16 Support Vector Machines
Area of Study 3: Computer science: past and present
Learning Intentions
Key knowledge
- the concept of training algorithms using data
- the concepts of model overfitting and underfitting
- support vector machines (SVM) as margin-maximising linear classifiers, including:
- the geometric interpretation of applying SVM binary classification to one- or two-dimensional data
- the creation of a second feature from one-dimensional data to allow linear classification
Key skills
- explain, at a high level, how data-driven algorithms can learn from data
- explain the optimisation objectives for training SVM and neural network binary classifiers
- explain how higher dimensional data can be created to allow for linear classification
Machine Learning Algorithms
A machine learning algorithm is a procedure that allows a computer to improve its performance at a task by learning from data, rather than being given only explicit, hand-coded instructions.
- It takes examples (data) as input.
- It uses a model to find patterns or rules in that data.
- It can then make predictions or decisions on new, unseen inputs.
Machine Learning Algorithms
Traditional algorithms: every step is written out by a programmer.
Machine learning algorithms: the computer adjusts its own internal rules (parameters) automatically, based on training data.
Examples:
- Neural network – adjusts weights between “neurons” to recognise patterns.
- Support vector machine (SVM) – finds the best boundary (hyperplane) to separate categories.
The machine can adjust its own parameters but it does not create them.
Support Vector Machines (SVMs)
- A support vector machine (SVM) is a supervised machine learning algorithm.

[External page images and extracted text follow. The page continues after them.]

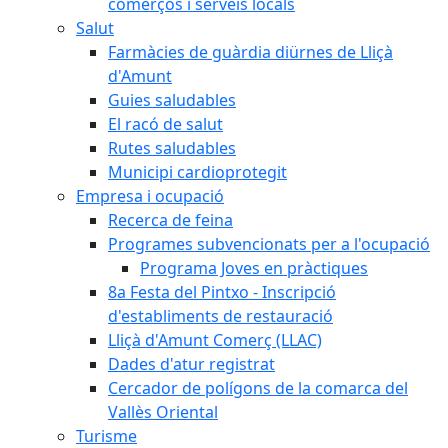
comerços i serveis locals
Salut
Farmàcies de guàrdia diürnes de Lliçà
d'Amunt
Guies saludables
El racó de salut
Rutes saludables
Municipi cardioprotegit
Empresa i ocupació
Recerca de feina
Programes subvencionats per a l'ocupació
Programa Joves en pràctiques
8a Festa del Pintxo - Inscripció
d'establiments de restauració
Lliçà d'Amunt Comerç (LLAC)
Dades d'atur registrat
Cercador de polígons de la comarca del
Vallès Oriental
Turisme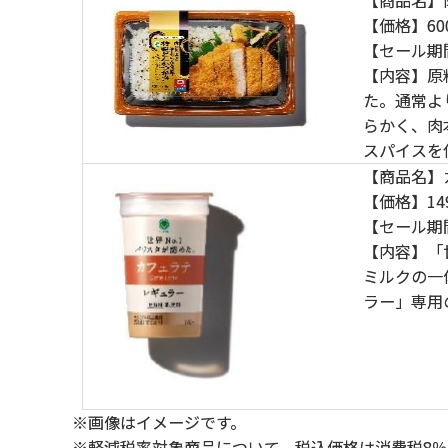
【価格】60
【セール期
【内容】原
た。通常よ
らかく、肉
スパイスを
【商品名】
【価格】14
【セール期
【内容】「
ミルクの一
ラー」専用
※画像はイメージです。
※軽減税率対象商品について、税込価格は消費税8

- Its main purpose is classification, especially binary classification
- Email filtering (spam / not spam).
- Image recognition (cat / not cat).
- Medical diagnostics (disease / no disease).
Training the SVM
Training involves comparing a large set of preclassified vectors.
Bias and Variance in Classification
Two types of errors when classifying data:
Bias - underfitting 🎯
- Analogy: arrows clustered together but far from the bullseye
- Comes from a too simple model
- Misses the real patterns
- Leads to systematic error (underfitting)
Variance - overfitting 🎯
- Analogy: arrows scattered widely around the target
- Comes from a too complex model
- Fits the noise as well as the signal
- Leads to unreliable predictions (overfitting)
The Trade-off
- High bias → underfitting
- High variance → overfitting
- Goal = balance → arrows tightly grouped around the bullseye
Key Vocabulary for SVM
- Support vector – the data points that are closest to the separating boundary; they determine the position of the hyperplane.

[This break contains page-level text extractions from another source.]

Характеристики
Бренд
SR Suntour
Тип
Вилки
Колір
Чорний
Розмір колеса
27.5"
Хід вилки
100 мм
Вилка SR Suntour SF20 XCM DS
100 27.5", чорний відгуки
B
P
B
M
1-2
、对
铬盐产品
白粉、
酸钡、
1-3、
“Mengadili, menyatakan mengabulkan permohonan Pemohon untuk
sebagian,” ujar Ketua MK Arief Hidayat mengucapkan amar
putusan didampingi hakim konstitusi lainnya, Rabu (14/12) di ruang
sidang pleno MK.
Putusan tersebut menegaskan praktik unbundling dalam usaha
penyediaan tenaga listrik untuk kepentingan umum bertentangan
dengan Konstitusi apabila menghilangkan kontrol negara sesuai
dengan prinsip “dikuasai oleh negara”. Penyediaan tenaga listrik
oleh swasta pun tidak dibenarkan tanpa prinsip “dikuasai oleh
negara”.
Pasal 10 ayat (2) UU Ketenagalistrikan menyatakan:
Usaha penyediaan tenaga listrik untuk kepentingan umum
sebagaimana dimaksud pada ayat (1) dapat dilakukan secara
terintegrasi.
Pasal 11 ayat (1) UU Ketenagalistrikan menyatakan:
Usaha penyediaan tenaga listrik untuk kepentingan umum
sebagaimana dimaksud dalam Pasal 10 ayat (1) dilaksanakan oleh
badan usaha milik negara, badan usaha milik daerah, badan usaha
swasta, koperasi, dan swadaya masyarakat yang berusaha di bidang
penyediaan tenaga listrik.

- Margin – the distance between the separating hyperplane and the nearest support vectors; SVM maximises this.
- Hyperplane – the boundary SVM draws to separate the classes (a line in 2D, a plane in 3D, etc.).
- Bias – error caused by using a model that is too simple (underfitting).
- Variance – error caused by a model that is too complex and too sensitive to training data (overfitting).